European startups are rolling out products built using Chinese AI developer DeepSeek’s technology, despite safety concerns from some in the sector.
DeepSeek shook the tech world last month when the company said it had developed a high performing large language model (LLM) for less than $6m — a fraction of the costs stacked up by tech giants like Google and OpenAI.
Two weeks on from the release of DeepSeek’s R1 model, some European startups are already deploying the model in their products, as they seek cheaper alternatives to the better-known AI providers.
Elevenlabs, a synthetic voice startup and industry leader, was among the first to announce it had integrated R1 into its products. Others, including London-based AI unicorn Synthesia, have begun experimenting with the model to test its capabilities.
“I know two German AI startups that have already integrated it into their products and a lot of European startups from my network are starting to experiment with it,” Denis Kalinin, head of APAC at Runa Capital, tells Sifted.
But there are risks. Critics have highlighted R1’s apparent in-built biases, with the bot apparently refusing to produce material critical of the Chinese government. Meanwhile, privacy and security experts have warned those who fail to take proper precautions risk legal action.
Cheaper model
Berlin-based AI startup TextCortex, which helps business customers tailor the technology to suit their needs, has long used Anthropic’s Claude 3.5 Sonnet as the default underlying model for new users on its platform.

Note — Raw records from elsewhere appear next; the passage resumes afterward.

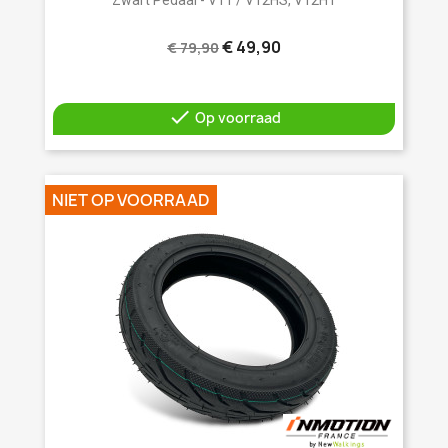
€ 49,90
€ 79,90

Op voorraad
NIET OP VOORRAAD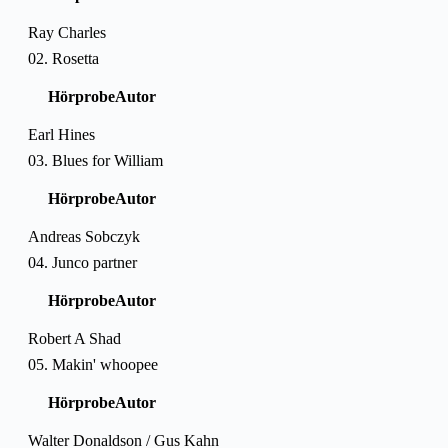
Ray Charles
02. Rosetta
Hörprobe
Autor
Earl Hines
03. Blues for William
Hörprobe
Autor
Andreas Sobczyk
04. Junco partner
Hörprobe
Autor
Robert A Shad
05. Makin' whoopee
Hörprobe
Autor
Walter Donaldson / Gus Kahn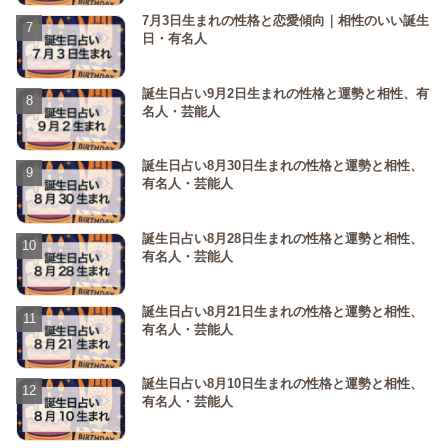
7月3日生まれの性格と恋愛傾向｜相性のいい誕生
日・有名人
誕生日占い9月2日生まれの性格と運勢と相性、有
名人・芸能人
誕生日占い8月30日生まれの性格と運勢と相性、
有名人・芸能人
誕生日占い8月28日生まれの性格と運勢と相性、
有名人・芸能人
誕生日占い8月21日生まれの性格と運勢と相性、
有名人・芸能人
誕生日占い8月10日生まれの性格と運勢と相性、
有名人・芸能人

But after testing out a DeepSeek integration, cofounder Dominik Lambersy says the company may soon switch to R1. “The cost is ridiculous. It’s so cheap in comparison to everything else,” he tells Sifted.

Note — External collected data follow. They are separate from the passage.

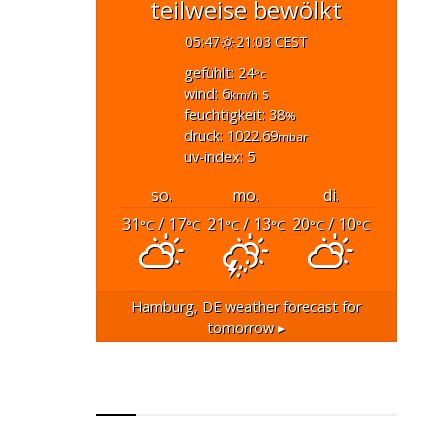
teilweise bewölkt
05:47
21:03 CEST
gefühlt: 24
°c
wind: 6
s
km/h
feuchtigkeit: 38
%
druck: 1022.69
mbar
uv-index: 5
so.
mo.
di.
31
/ 17
21
/ 13
20
/ 10
°C
°C
°C
°C
°C
°C
Hamburg, DE
weather forecast for
tomorrow ▸
RSS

“We’re currently considering whether we should place the biggest DeepSeek model as the default.” (TextCortex is currently hosting DeepSeek via a US provider.)
In the past week, German AI companies such as Langdock, which is building a ChatGPT-like platform for businesses, and Novo AI confirmed they had deployed a DeepSeek model. Swedish notetaking startup Sana AI both announced the same on Friday.
Many more are experimenting with the model.
There’s still a risk the model somehow gives an answer clearly pointing back to China.
UK AI unicorn Synthesia — which raised $180m last month — tells Sifted its currently running tests on DeepSeek’s R1. “Our research teams are experimenting with DeepSeek, and if it meets our high standards for performance, security, and ease of integration, we will then make a decision whether to deploy it in our products.”
Compatriot Tessl, which is building AI agents for creating software and raised $125m in 2024, also says it’s evaluating R1.
“We see lots of AI coding companies looking to integrate DeepSeek,” says Jose Gaytan de Ayala, investor at Kinnevik. “This makes sense given the better reasoning capabilities [at par with Open AI o1 model].”
Alongside performance, cost is also a factor. “DeepSeek-V3 is 18 times cheaper than ChatGPT4o,” says Kalinin.
Concerns
There are concerns over data privacy risks when using DeepSeek’s APIs directly from the Chinese cloud — though the model being open source means that it can be deployed on local servers in Europe,keeping sensitive information secure.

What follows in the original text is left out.